With a wizard's understanding, Rudy knew the answer, though he shuddered to think of the reasons for what he knew. He glanced sideways at Gil and replied unwillingly.
“They're going to Gae.”
“Christ, I wish I knew more about healing.” Rudy stood against the light of the banked glowstones, looking down at the fevered body that writhed on the narrow bed. Without the mask, Eldor's face was hideous, not only from the sunken masses of shiny, twisted scars but from the marks of the last extremities of suffering. “I'll tell you one thing, though—poppy wouldn't do anything like that.” He knelt beside the King and felt the racing pulse under the hot flesh of the wrist. Eldor regarded him unknowingly, the glazed eyes half-hidden under lashless lids. His breath came in a fast, steady whine through his teeth.
“Where did Alde go?”
Gil shook her head. “When I told her what was going on, she stuck around only long enough to wrap up Tir before she took off at a run.”

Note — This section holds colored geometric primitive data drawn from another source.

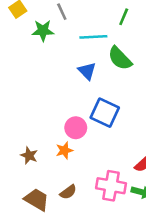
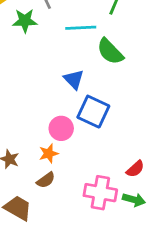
blue triangle: (87, 71) -> (74, 79), moved
brown semicircle: (68, 192) -> (46, 180), moved

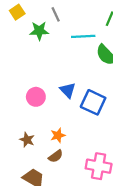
blue triangle: (74, 79) -> (68, 90), moved
pink circle: (61, 128) -> (36, 97), moved

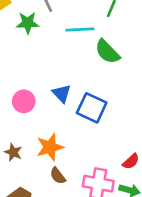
orange star: (58, 135) -> (50, 147), size x1.5
brown semicircle: (56, 156) -> (58, 176), moved, turned 88

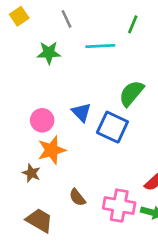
green star: (28, 23) -> (49, 53), moved
green semicircle: (107, 52) -> (131, 93), moved, turned 84
orange star: (50, 147) -> (52, 150), moved

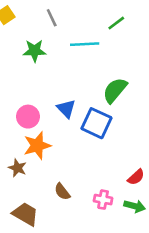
green line: (133, 24) -> (116, 23), turned 30
pink cross: (119, 206) -> (103, 200), size x0.6

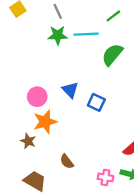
green star: (35, 51) -> (58, 35), moved
green semicircle: (115, 90) -> (112, 55), moved
blue square: (96, 123) -> (96, 102), size x0.7
pink cross: (103, 200) -> (105, 177), moved

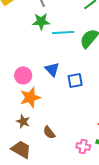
cyan line: (86, 34) -> (63, 32), moved
blue square: (96, 102) -> (75, 80), turned -35
brown star: (28, 141) -> (23, 121), moved

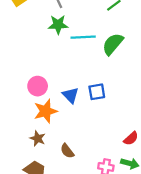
blue triangle: (52, 69) -> (71, 95), moved

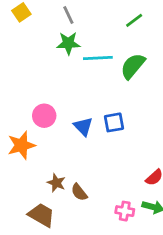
orange star: (46, 111) -> (21, 145), moved
brown star: (38, 138) -> (56, 183), moved

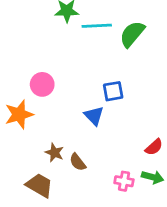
blue triangle: (83, 126) -> (94, 116), moved

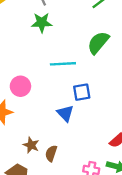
cyan line: (97, 26) -> (63, 64), moved
brown semicircle: (78, 162) -> (51, 153), turned 56

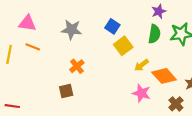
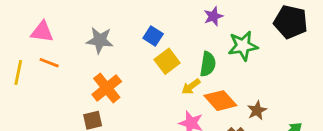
green semicircle: (154, 34) -> (208, 64), moved
orange cross: (77, 66) -> (107, 88), size x1.5

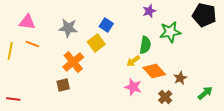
yellow square: (167, 61) -> (96, 43), moved

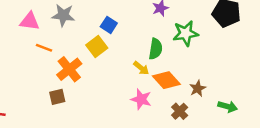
pink triangle: (27, 22) -> (30, 21), moved
gray star: (68, 28) -> (63, 15), moved
orange line: (32, 44) -> (44, 48), moved
yellow arrow: (133, 61) -> (141, 68), turned -104
green arrow: (205, 93) -> (228, 106), turned 56

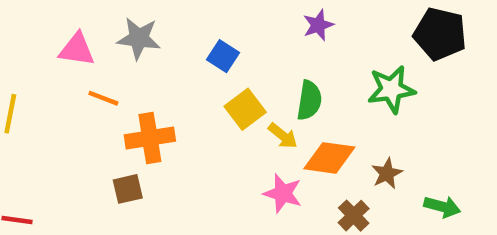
green star: (186, 33) -> (391, 89), moved
yellow square: (97, 46) -> (245, 109), moved
orange cross: (69, 69) -> (150, 138), turned 30
orange diamond: (166, 80) -> (329, 158), turned -40

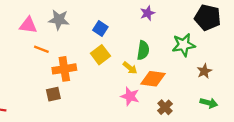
yellow square: (245, 109) -> (100, 55), moved
brown star: (387, 173) -> (204, 71), moved

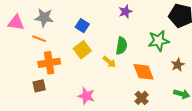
orange line: (41, 49) -> (39, 39), moved
orange diamond: (153, 79) -> (144, 72), moved, turned 60
pink star: (130, 96) -> (86, 96), moved

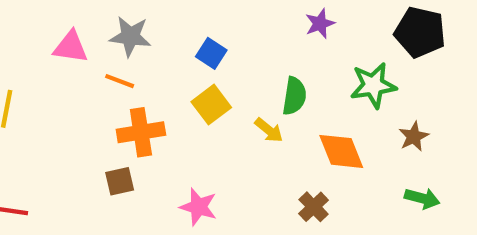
purple star: (125, 12) -> (320, 24), moved
pink star: (86, 96) -> (198, 207), moved
brown cross: (142, 98) -> (314, 207), moved

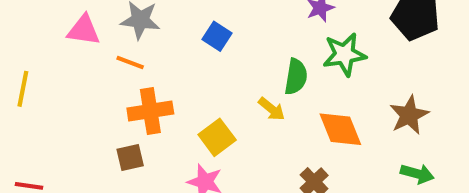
green star: (373, 85) -> (344, 54), moved
yellow square: (211, 105) -> (217, 137), moved
brown star: (414, 137) -> (409, 115), size x1.4

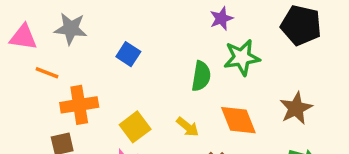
blue square: (217, 36) -> (128, 54), moved
orange line: (130, 62) -> (47, 73), moved
yellow arrow: (272, 109) -> (188, 127), moved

“Can't say I blame her,” Rudy muttered. He dragged the covers away from the restless body. “You know where Bektis keeps his medicines?”
She glanced up from the hearth, where she had been setting a kettle of water to heat. The firelight glittered on the half-dried blood on her drawn face. “The Inquisition destroyed everything of his,” she said, and Rudy muttered something savagely about the Inquisition. She added, almost shyly, “But I have all of Ingold's stuff. It's—it's under my bunk, where I stashed your harp. I'll go get it.” She rose to her feet, brushing ashes from her hands.